Sunday, May 01, 2005

Adapting to preserve beauty

Adapting to preserve beauty
The Times of India

Bangalore: One of the oldest and bestpreserved heritage buildings in the city —The Hatworks Boulevard—has opened a fresh chapter in its 150-year-old history, thanks to some new-age tools.

The building is located at No. 32, Cunningham Road, Bangalore. But one can log on to, a site that stores, sorts and shares photographs, to view pictures of the Hatworks in all its restored glory. Rishad R. Minocher, whose family owned the Hatworks for the past 74 years, reckons the structure is more than 150-years old. “That is what our records say, but it could be older.’’

The place is called the Hatworks because that is what it used to be. “My maternal grandfather Nadir Manackjee bought it around 1931 from one Jagmohan Bhattaf for Rs 1 lakh and set up ‘Imperial Hatworks’ there,’’ says Rishad.

Manackjee studied hatmaking in the UK. He was immensely successful in Bangalore. White and brown ‘sahibs’ wanted his hats. “In fact, he invented the ‘pretied Mysore peta’ for the Mysore Maharajah and the pre-tied, lacquered, Parsee turban. Business was roaring in the late 50s and early 60s. We supplied hats for the entire Iraqi Air Force,’’ recalls his grandson. Letters of appreciation are now framed and placed in the renovated building.

After Manackjee died in 1959, Rishad’s mother Aban managed the business for a while with the help of his paternal grandfather Minoo Minocher. But the business started dwindling. The Minocher children were all born in the old place. Life was simple and quiet then. Barely four or five cars pass by every hour on Cunningham Road. As the children grew up, they knew the place was too big for them.
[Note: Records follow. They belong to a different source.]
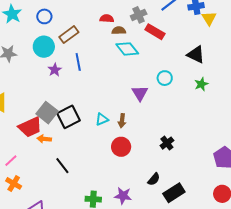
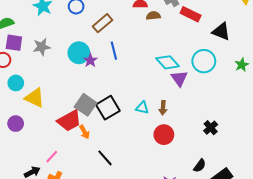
cyan circle: (44, 47) -> (79, 53), moved
cyan diamond: (127, 49) -> (168, 62), moved
black triangle: (196, 54) -> (221, 31), moved
cyan circle: (165, 78) -> (204, 61), size x1.5
cyan triangle: (102, 119) -> (142, 108), turned 40
orange arrow: (44, 139) -> (84, 132), turned -120

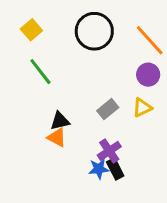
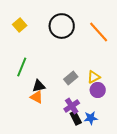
green line: (40, 72) -> (22, 67), moved, turned 60
purple circle: (148, 75) -> (98, 90), moved
blue star: (99, 169) -> (91, 118), moved

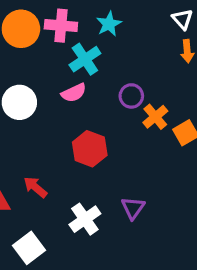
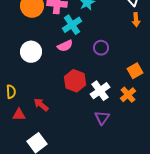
orange cross: (155, 117) -> (128, 95), moved
white cross: (85, 219) -> (100, 91), moved

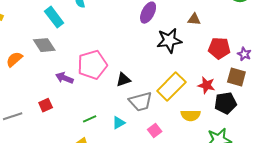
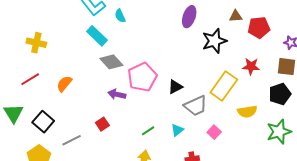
gray diamond: (44, 45) -> (111, 62), moved
red pentagon: (219, 48) -> (259, 28), moved
red star: (206, 85) -> (251, 66), moved

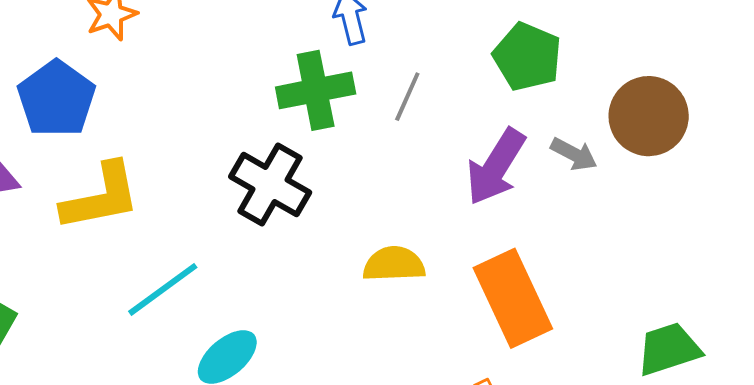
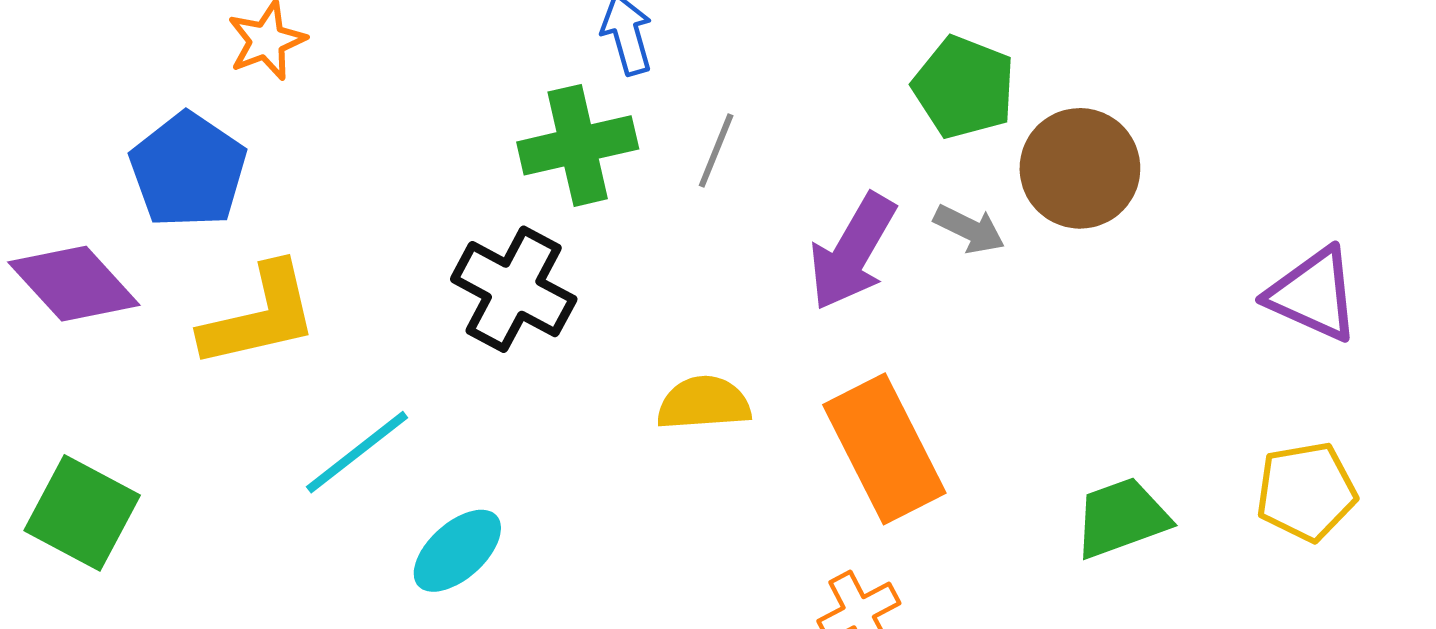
green pentagon: (527, 57) -> (964, 87), moved

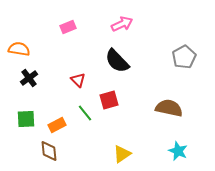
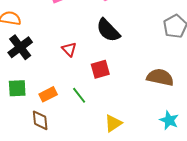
black cross: (29, 78) -> (20, 47), size x1.4
green line: (85, 113) -> (79, 95), moved

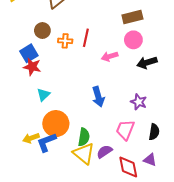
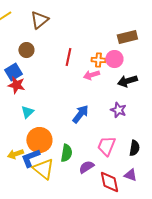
brown rectangle: (132, 17) -> (127, 37), moved
orange cross: (65, 41) -> (98, 60), moved
blue arrow: (98, 97) -> (80, 114), turned -126
purple star: (139, 102) -> (118, 110), moved
yellow triangle: (84, 154) -> (43, 169), moved

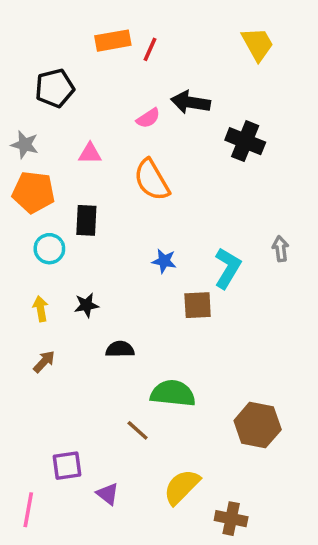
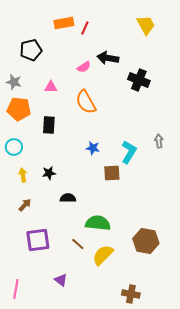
cyan circle: (49, 249) -> (14, 147), moved
purple square: (67, 466) -> (38, 240), moved, size x1.4
yellow semicircle: (182, 487) -> (103, 255), moved

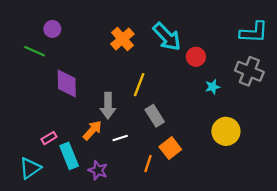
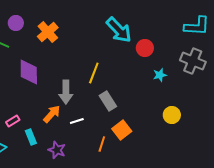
orange cross: (122, 39) -> (48, 32), moved
yellow circle: (226, 131) -> (172, 115), size x0.7
cyan rectangle: (69, 156) -> (31, 137), size x0.7

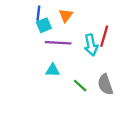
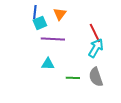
red line: (104, 36) -> (95, 33), turned -42
cyan arrow: (91, 45) -> (96, 48), moved, turned -138
green line: (80, 86) -> (73, 78), turned -40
But none of them wanted to demolish it. “Money may be an issue for many old building owners, but finding new uses is the best way to preserve these structures,’’ says Rishad. “One person said he would pay us whatever we wanted, because his dream was to live in a place like this.’’

Renovation: The restoration took over a year. There were no major changes. “We wanted to make it look like as it did in its heyday,’’ he says.

Its Burma teak doors and windows were re-polished. The terrazzo tiled floors were restored to pristine condition and the 23-inch thickwalls painted to perfection. “But it was quite a job peeling off years of paint,’’ recalls Rishad.

Now, The Hatworks Boulevard houses a boutique, French spa, cafe-and-pastry shop, an art gallery (through a tie-up with Crimson Art Gallery), a home furnishing store, an artcostume jewellery store and a shop selling custom-made marble pieces. Curious visitors can even check out a German-made Polyphone dating back to the 1800s that graces the front porch. Rishad and his family live in a 41-year-old house behind the Boulevard. His tenants are happy with the old-world ambience. And the Boulevard is becoming a minor tourist attraction.